They knew, by candlelight, Tilley lamp, gaslight, in library quiet, motor car countryside roaming, backstreets in the evening hurrying; the snares of corruption; in their lives, in the lives of their friends, countries, in the work they were writing. My six books of corruption:
1. Dead Souls by Nikolai Gogol (After reading Dead Souls, you will understand why Gogol had to run mad. Die raving mad, burning up the sequel. Russia seems to not have changed much since he wrote this, the Tsars replaced by the Oil oligarchs, and the scrambling, denied resentful hungry beneath, hatred filled or devious minded, plot their downfall or how to chip away some.)
2. The People’s Bachelor by Austin Bukenya (The continuing baffling mystery that Uganda’s best novel is out of print, most booksellers in first hand and second hand bookshops have never heard of it nor the author continues, hurts. One of the best novels you have never read, the stunning last pages that predict the Uganda we live in today do not lose their power to shock.)
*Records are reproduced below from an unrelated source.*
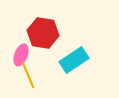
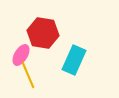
pink ellipse: rotated 10 degrees clockwise
cyan rectangle: rotated 32 degrees counterclockwise
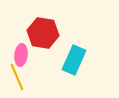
pink ellipse: rotated 25 degrees counterclockwise
yellow line: moved 11 px left, 2 px down
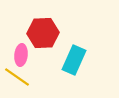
red hexagon: rotated 12 degrees counterclockwise
yellow line: rotated 32 degrees counterclockwise
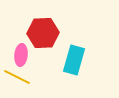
cyan rectangle: rotated 8 degrees counterclockwise
yellow line: rotated 8 degrees counterclockwise
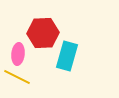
pink ellipse: moved 3 px left, 1 px up
cyan rectangle: moved 7 px left, 4 px up
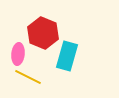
red hexagon: rotated 24 degrees clockwise
yellow line: moved 11 px right
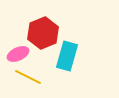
red hexagon: rotated 16 degrees clockwise
pink ellipse: rotated 60 degrees clockwise
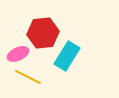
red hexagon: rotated 16 degrees clockwise
cyan rectangle: rotated 16 degrees clockwise
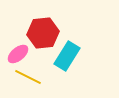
pink ellipse: rotated 15 degrees counterclockwise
3. The Beautyful Ones Are Not Yet Born by Ayi Kwei Armah (The honest man in spite of himself, I have known those strange, home foot-dragging dawns, bizarre skies, watching those eating unable to eat yourself. The Beautyful Ones Are Not Yet Born in the Heinemann African Writers Series imprint also possibly has one of the most perfect front book covers ever designed, as moving as the writing inside.)
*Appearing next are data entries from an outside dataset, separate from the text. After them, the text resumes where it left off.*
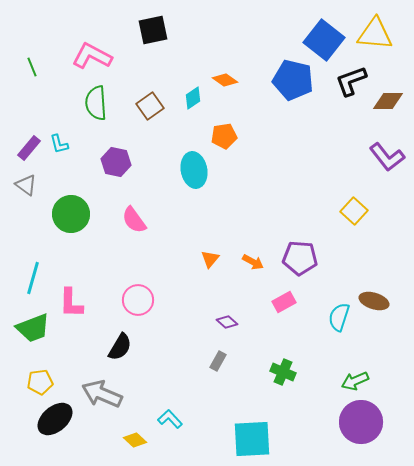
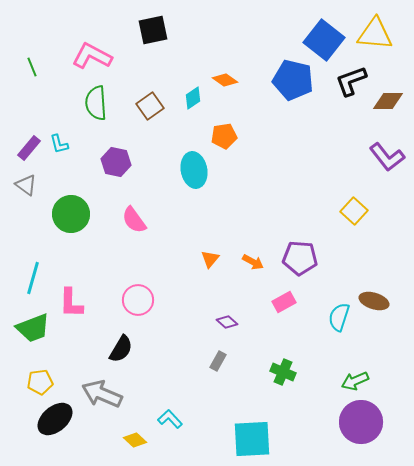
black semicircle at (120, 347): moved 1 px right, 2 px down
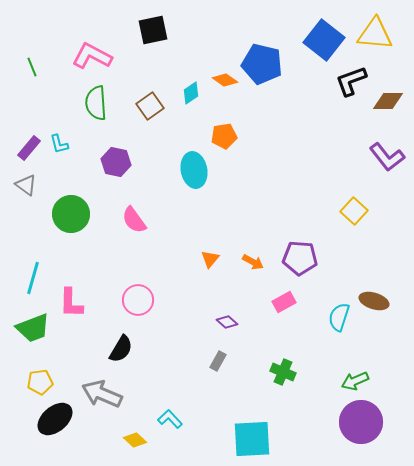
blue pentagon at (293, 80): moved 31 px left, 16 px up
cyan diamond at (193, 98): moved 2 px left, 5 px up
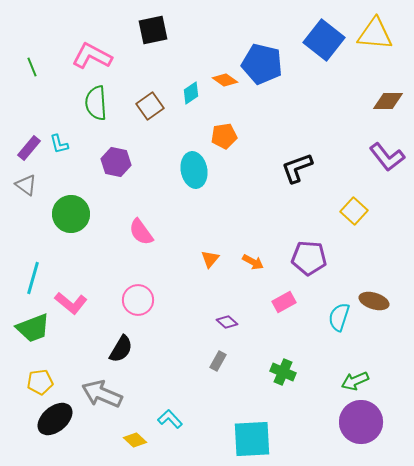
black L-shape at (351, 81): moved 54 px left, 87 px down
pink semicircle at (134, 220): moved 7 px right, 12 px down
purple pentagon at (300, 258): moved 9 px right
pink L-shape at (71, 303): rotated 52 degrees counterclockwise
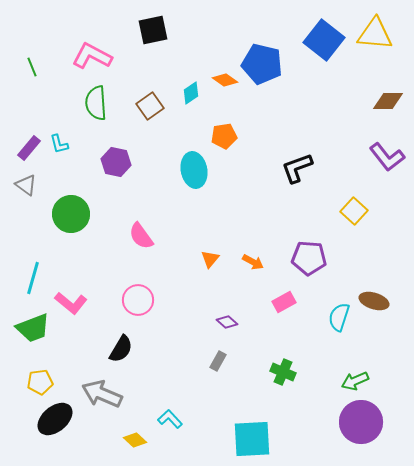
pink semicircle at (141, 232): moved 4 px down
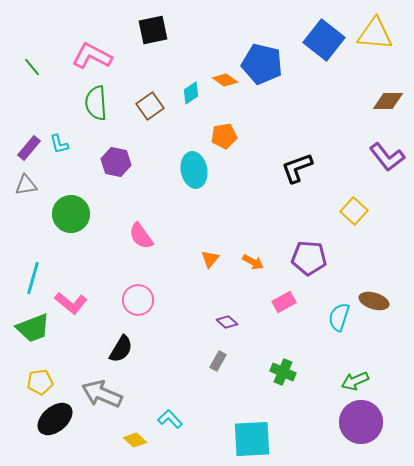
green line at (32, 67): rotated 18 degrees counterclockwise
gray triangle at (26, 185): rotated 45 degrees counterclockwise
4. The Great Gatsby by F. Scott Fitzgerald (The failed love affair with his dreams, the appalled and temporarily paralyzing sudden second sight at the unworthiness of our dreams; the poverty of spirit, the curse of answered prayers, Fitzgerald’s prose stretches on you on the rack and compels suspension of disbelief briefly and then lingers like a popular song from one’s departed youth.)
5. Lolita by Vladimir Nabokov (The prose musician, the shameless seducer, that Russian! Imagine reading The Red Pepper –3 AM or Mr. Hyena-- and not feeling guilty or disgusted. Thrilled in fact. The novel that achieves what Oscar Wilde in The Picture of Dorian Gray set out to achieve and failed, corrupt the reader or at least sense the silent tread and sometimes wonder if you are not a part of it. A verbal magician!)
6. A Man of the People by Chinua Achebe (The closet admission that given a chance perhaps we would not be so high and mighty if we too had the chance and choices to be corrupt or not. The first African nugu novel I have read. The one novel that convinces me that while Achebe is not a great writer, he is an important one.)
Okay, now really, I know you have your favourite corruption novels, films, songs, paintings, photographs, anecdotes, share! Me I want to know! I have this upcoming cocktail thing where I want to be witty-witty!